Bush regresa a EEUU con compromiso de presionar para lograr ley migratoria

MÉRIDA, MÉXICO.- El presidente de los Estados Unidos, George W. Bush, reiteró hoy, al término de su visita a México, su compromiso de presionar para que el Congreso de su país saque adelante una ley de inmigración "que respete la justicia, pero también sea humana".
Bush concluyó hoy una visita de un día y medio a Mérida (México), en la que se reunió con su colega Felipe Calderón y con la que puso fin a una gira por cinco países de América Latina.
La reforma migratoria pendiente en Estados Unidos fue sido la gran protagonista de la etapa mexicana del mandatario estadounidense, que también abordó con Calderón asuntos como los intercambios comerciales, la lucha contra el narcotráfico o la educación.

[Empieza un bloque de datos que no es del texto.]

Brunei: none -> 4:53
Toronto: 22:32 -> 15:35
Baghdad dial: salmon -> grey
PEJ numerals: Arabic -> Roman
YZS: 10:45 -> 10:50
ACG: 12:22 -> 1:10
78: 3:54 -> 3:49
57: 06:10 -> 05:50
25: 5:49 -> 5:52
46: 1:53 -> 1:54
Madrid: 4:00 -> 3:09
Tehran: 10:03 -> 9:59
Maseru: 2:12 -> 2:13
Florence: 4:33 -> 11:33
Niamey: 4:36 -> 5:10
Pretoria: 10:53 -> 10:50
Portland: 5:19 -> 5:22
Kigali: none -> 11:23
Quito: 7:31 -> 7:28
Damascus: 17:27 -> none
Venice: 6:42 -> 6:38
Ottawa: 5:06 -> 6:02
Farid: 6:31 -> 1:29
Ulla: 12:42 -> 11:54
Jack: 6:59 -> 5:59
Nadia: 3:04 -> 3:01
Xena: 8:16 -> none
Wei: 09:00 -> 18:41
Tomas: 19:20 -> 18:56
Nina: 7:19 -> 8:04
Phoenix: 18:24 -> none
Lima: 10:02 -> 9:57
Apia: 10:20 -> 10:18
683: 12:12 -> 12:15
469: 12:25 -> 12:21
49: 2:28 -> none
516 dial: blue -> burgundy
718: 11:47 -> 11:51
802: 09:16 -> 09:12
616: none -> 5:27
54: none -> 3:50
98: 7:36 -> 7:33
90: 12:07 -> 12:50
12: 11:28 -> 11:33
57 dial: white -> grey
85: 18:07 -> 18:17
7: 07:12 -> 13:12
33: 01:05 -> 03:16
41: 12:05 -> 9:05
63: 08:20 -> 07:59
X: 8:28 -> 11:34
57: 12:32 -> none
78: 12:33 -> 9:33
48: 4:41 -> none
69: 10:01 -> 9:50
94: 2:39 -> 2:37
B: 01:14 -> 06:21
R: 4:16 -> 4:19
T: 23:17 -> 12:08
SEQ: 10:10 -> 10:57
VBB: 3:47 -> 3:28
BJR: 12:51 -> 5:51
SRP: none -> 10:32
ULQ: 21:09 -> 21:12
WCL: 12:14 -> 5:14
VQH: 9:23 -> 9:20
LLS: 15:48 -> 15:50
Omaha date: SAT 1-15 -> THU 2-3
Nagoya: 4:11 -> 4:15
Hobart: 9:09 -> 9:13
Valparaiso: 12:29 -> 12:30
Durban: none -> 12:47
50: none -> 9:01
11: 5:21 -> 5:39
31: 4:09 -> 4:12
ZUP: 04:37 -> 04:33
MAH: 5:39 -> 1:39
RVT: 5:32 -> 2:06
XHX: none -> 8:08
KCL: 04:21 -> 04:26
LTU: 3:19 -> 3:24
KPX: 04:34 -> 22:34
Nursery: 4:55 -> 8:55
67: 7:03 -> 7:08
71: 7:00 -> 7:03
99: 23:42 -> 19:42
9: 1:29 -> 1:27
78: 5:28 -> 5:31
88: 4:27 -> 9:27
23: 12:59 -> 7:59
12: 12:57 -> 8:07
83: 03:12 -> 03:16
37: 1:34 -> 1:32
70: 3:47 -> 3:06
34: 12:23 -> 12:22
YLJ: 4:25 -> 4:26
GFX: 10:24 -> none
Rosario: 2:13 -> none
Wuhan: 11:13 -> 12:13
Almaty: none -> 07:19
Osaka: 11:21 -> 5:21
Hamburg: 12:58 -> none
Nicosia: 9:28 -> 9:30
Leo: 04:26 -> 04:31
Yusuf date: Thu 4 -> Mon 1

En una declaración conjunta, Bush y Calderón reconocieron que la migración a lo largo de la frontera compartida "implica una responsabilidad conjunta y representa uno de los asuntos más críticos para el futuro bienestar de sus ciudadanos".
Según ambos líderes, es necesario "propiciar inversiones productivas y más empleos y mejor pagados en México".
El jefe de la Casa Blanca es partidario de una reforma que incluya un programa de trabajadores temporales, para regularizar la situación de la mayoría de los doce millones de inmigrantes ilegales que se considera viven en Estados Unidos.
Un intento de reformar la ley de inmigración quedó bloqueada en el Congreso el año pasado, ante las divisiones de la mayoría republicana.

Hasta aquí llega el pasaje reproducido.